The dollar is artificially propped up from time to time, but it will generally balance with this anti-American globalist economy by falling in the long run. Or more at once, when repudiation and currency adjustment time comes. Have fun with the service/debt economy and selling off natural resources. Enjoy the slide.
I would be fine with earlier interest rate hikes and all of the consequences of those, too. Let’s dump half of the spending on all who are dependent on various levels of government for their incomes (including services dependent on government employees, tourism, etc.) and get this default process over with.
Oh, really? The only way to determine the value of the dollar is to get foreigners to buy it. If they don’t, and the dollar slides . . . look in the mirror.
Wonderful. And I’ll wager not a single one of your links addressed my point.
Good grief! I agree with Cocaine Larry! The world is surely going to End.
Cut spending radically enough to pay down the accumulated debt, and the dollar will be a less risky investment. As for setting rates higher, defaulting nations give high yields. To me, personally, either way is fine—higher rates or lower rates. The default process will go on, until spending is cut far more than politicos are willing to see.
Southern European brothels raised their yields, but they didn’t cut public spending enough or produce enough to sustain revenues for their fat governments.
apologeezes to the Beatles
Great stuff, especially the first one, “America’s Ruling Class”. If you’d like some belly laughs at the expense of political elites, I’d recommend “Radical Chic” by Tom Wolfe (1970, only 90 pages).
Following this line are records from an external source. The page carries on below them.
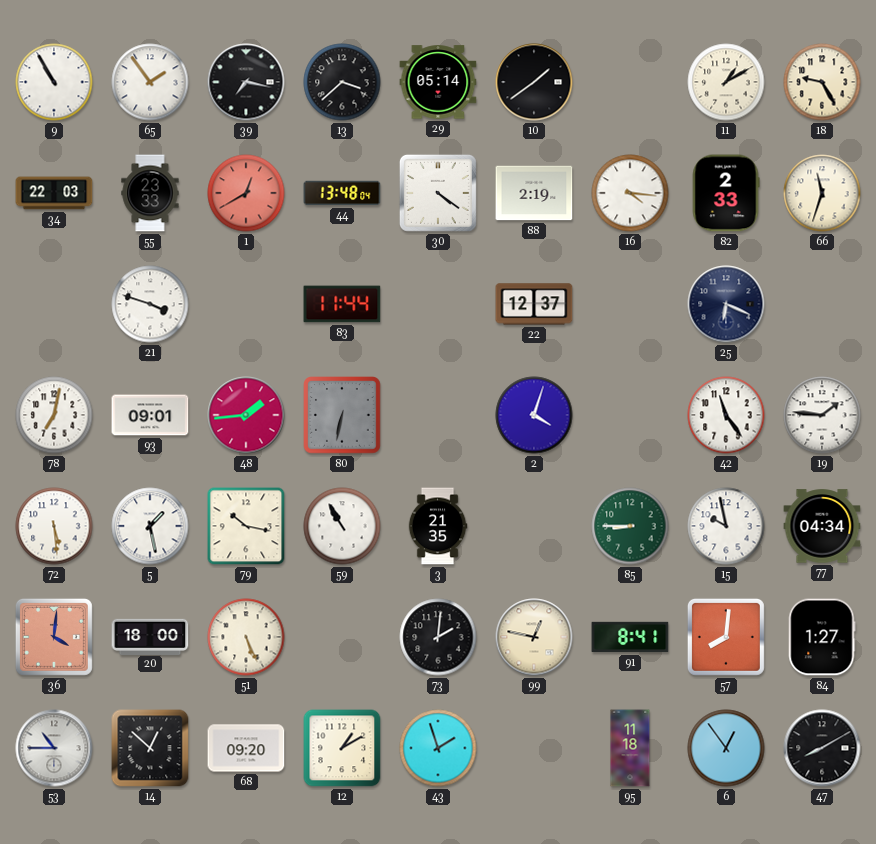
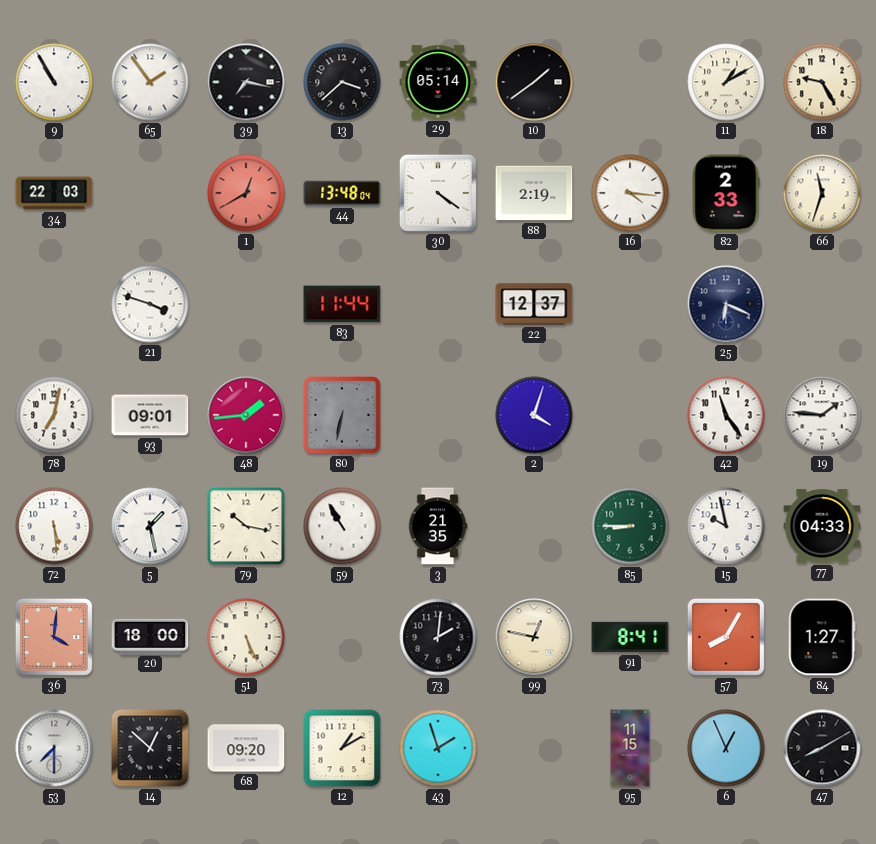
55: 23:33 -> none
77: 04:34 -> 04:33
57: 8:01 -> 8:05
53: 10:45 -> 7:30
95: 11:18 -> 11:15
6: 12:54 -> 12:56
The subtitle was Mau-Mauing the Flak Catchers, I remember. Read some excerpts, it was very clever and an instant classic. I just didn't feel like reading about black nationalists ripping and raging at white people, while guests at tony Manhattan parties hosted by Leonard Bernstein.
To hear him getting nervous about the dollar, and by extrapolation a number of financial-asset classes valued in dollars, is a real novelty. It feels like it should be a portent of some sort -- like walls bleeding and dogs howling, and statues suddenly speaking to us in Aramaic.
Took the words right outa my keyboard. To hear this from Cocaine Larry -- who would cheerfully barbecue live puppies over hot coals if it would yank the Nasdaq up fifty points -- is certainly noteworthy.
“To hear this from Cocaine Larry — who would cheerfully barbecue live puppies over hot coals if it would yank the Nasdaq up fifty points — is certainly noteworthy.”
I recommend Stubs BBQ Sauce, spicy of course; yummmm :)
Alternatively, it looks like no one listens to or reads Kudlow. Par for the course.
The minor clerisy's preoccupation with ministering to "social problems" (and their inveterate spreading of dependency) reminds me of the "relief" racket one sees at the local drugstores, whose manufacturers concoct a dozen different labels of the same "relief", e.g. miconazole, at the same potency guaranteed not to cure, but only to relieve. And keep the customer returning for more.
That was Don Regan's policy, under Reagan's first term. Regan, as Treasury Secretary, cooperated with Paul Volcker at the Fed to stop inflation, which strengthened the dollar.
Regan's policy was undercut and abrogated by Bush intimate James A. Baker III, who'd been Reagan's chief of staff (always trying to paint Reagan into a corner, and get him to sign Bushy pig-at-the-trough stuff into law, and Reagan would just slip away and do something more, well, Reaganesque). Baker engineered the "job swap" with Regan, whereby Regan became chief of staff, and Baker went to Treasury and promptly took the dollar south, leading to the 1987 Crash when his soft-dollar initiative caused a falling-out with German central bankers, and the markets got wind of it.
Baker's premise was that U.S. businesses needed a weak dollar to help them export. His initiative dated from 1985 and, under Greenspan, Bernanke, and Treasury secretaries ever since, has carried to the present day. It represents the monetary orthodoxy of Bushonomics and Clintonomics, and its insider name is "repression": Simultaneous interest-rate holddown and deliberate inflation resulting in the slow destruction of debt (good or bad), and the stealthy depreciation of privately-held wealth in order to convert it to government purposes through inflationary overspending.
It's the exact same policy the Fed pursued in the 1950's and 1960's under "Regulation Q" that capped savers' passbook savings rate at 5%, and for the same purposes.